Ph.D., University of Chicago
Alan Barenberg specializes in the history of the Soviet Union, with an emphasis on the social and economic history of the 1930s-1970s. His research focuses on a broad range of topics in the economic and social history of the Russian Empire and the USSR. His book, Gulag Town, Company Town: Forced Labor and Its Legacy in Vorkuta (Yale UP, 2014), uses the case of the Arctic community of Vorkuta to resituate the Gulag in the history of the Stalin and post-Stalin eras.
Dr. Barenberg teaches specialized courses on the Russian Empire, the Soviet Union, and Central Asia, as well as surveys of Western civilization. In 2013 he received the Hemphill-Wells New Professor Excellence in Teaching Award from the Texas Tech Parents Association.
Before coming to Texas Tech University, Dr. Barenberg received a Ph.D. from the University of Chicago (2007), an M.A. from the University of Chicago (2000), and a B.A. from Carleton College (1999).

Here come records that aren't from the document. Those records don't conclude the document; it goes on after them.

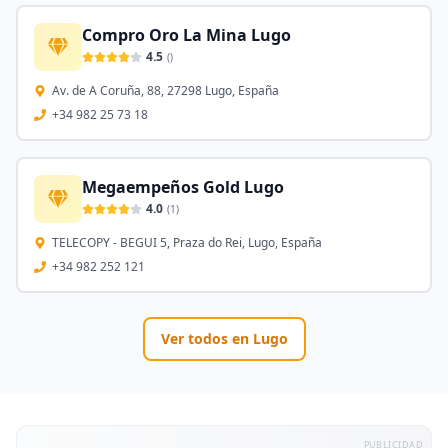
Compro Oro La Mina Lugo
4.5
(
)
Av. de A Coruña, 88, 27298 Lugo, España
+34 982 25 73 18
Megaempeños Gold Lugo
4.0
(
1
)
TELECOPY - BEGUI 5, Praza do Rei, Lugo, España
+34 982 252 121
Ver todos en
Lugo
PUBLICIDAD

Dr. Barenberg has received numerous fellowships, including: Kennan Institute Title
VIII Long Term Research Fellowship, Woodrow Wilson International Center for Scholars,
(2011-12, declined); Institute for Historical Studies Residential Fellowship, University
of Texas (2010, declined); Social Science Research Council Eurasia Dissertation Fellowship
(2005-2006); Council on Library and Information Resources Mellon Fellowship for Dissertation
Research in Original Sources in the Humanities (2003-2004).